Per quanto questa prospettiva sia affascinante, la maggior parte degli esperti avverte che la tolleranza alla malattia è un campo nuovo e che effetti tangibili sono lontani ancora molti anni. Il lavoro di ricerca comporta non solo misurare i sintomi, ma anche i livelli di patogeni nel corpo, il che significa uccidere l’animale e dissezionare tutti i suoi tessuti. “Non si possono realisticamente condurre degli esperimenti biologici in un essere umano,” riconosce il dott. Olive.

Per di più, ci sono innumerevoli forme di tolleranza. “Ogni volta che ne troviamo una, scopriamo che ci sono altri 10 fattori che non riusciamo a capire,” dice King. Questi fattori sono diversi per ogni malattia, aggiunge, “per cui tutto diventa quasi impossibile da gestire.”

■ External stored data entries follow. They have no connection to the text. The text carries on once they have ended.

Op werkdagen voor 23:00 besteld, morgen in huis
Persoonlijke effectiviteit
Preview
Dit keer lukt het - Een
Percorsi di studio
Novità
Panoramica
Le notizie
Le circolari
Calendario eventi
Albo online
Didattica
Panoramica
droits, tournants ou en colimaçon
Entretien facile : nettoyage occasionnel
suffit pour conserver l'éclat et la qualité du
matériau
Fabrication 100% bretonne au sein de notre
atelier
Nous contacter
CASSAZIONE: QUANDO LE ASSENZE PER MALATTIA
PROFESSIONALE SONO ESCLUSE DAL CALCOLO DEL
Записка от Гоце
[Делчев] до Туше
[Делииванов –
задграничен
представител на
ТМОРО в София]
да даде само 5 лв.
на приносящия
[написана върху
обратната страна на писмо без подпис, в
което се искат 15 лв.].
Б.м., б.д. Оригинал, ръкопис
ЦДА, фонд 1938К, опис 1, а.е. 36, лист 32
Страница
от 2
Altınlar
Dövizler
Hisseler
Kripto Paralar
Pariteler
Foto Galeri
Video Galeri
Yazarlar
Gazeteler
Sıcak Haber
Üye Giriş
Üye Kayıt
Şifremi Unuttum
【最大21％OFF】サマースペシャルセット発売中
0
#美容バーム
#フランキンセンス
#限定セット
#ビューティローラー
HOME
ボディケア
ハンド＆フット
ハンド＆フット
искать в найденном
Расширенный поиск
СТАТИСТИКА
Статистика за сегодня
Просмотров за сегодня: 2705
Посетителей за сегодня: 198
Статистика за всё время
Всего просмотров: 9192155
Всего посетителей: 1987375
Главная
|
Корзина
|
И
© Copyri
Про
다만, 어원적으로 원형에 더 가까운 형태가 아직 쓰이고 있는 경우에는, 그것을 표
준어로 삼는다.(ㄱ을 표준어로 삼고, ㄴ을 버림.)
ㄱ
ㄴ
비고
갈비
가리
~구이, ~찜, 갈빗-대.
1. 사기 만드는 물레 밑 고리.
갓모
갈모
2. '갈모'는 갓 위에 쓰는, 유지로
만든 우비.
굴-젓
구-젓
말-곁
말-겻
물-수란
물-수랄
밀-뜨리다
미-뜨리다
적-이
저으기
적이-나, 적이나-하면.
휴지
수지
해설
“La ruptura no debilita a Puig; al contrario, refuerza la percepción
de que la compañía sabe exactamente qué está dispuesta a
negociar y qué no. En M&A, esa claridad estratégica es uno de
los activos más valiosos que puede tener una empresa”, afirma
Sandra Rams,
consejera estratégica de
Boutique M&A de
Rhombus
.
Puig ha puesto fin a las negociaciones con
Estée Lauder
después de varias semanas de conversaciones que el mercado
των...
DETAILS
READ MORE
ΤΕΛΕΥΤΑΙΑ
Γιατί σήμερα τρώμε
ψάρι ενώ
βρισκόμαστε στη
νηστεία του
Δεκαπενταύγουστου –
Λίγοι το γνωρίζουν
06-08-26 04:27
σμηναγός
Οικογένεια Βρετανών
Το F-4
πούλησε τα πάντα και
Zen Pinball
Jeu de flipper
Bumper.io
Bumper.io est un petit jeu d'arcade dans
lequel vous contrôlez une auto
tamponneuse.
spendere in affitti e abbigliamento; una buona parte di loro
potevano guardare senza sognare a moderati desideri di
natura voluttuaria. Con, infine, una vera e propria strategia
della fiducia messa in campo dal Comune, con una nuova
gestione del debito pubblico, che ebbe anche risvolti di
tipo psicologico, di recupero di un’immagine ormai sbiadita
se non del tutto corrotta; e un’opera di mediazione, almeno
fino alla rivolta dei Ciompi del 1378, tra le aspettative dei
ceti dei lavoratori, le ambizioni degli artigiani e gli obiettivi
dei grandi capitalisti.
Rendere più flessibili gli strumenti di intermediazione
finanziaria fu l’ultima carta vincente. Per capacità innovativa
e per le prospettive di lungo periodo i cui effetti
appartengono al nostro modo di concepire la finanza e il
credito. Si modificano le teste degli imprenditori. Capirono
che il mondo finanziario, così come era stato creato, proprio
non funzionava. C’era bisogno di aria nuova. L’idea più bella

Nondimeno, un crescente numero di esperti è d’accordo che la ricerca sulla tolleranza alla malattia potrebbe avere in futuro delle profonde implicazioni per trattare le malattie contagiose. La microbiologia e la ricerca sulle malattie infettive “sono state tutte centrate sull’agente patogeno visto come un invasore che deve essere eliminato ad ogni costo,” afferma il virologo Jeremy Luban delle University of Massachusetts Medical School. E come già chiarito dalla Ayres anche lui concorda che “ciò di cui dovremmo veramente occuparci è come prevenire che una persona si ammali.”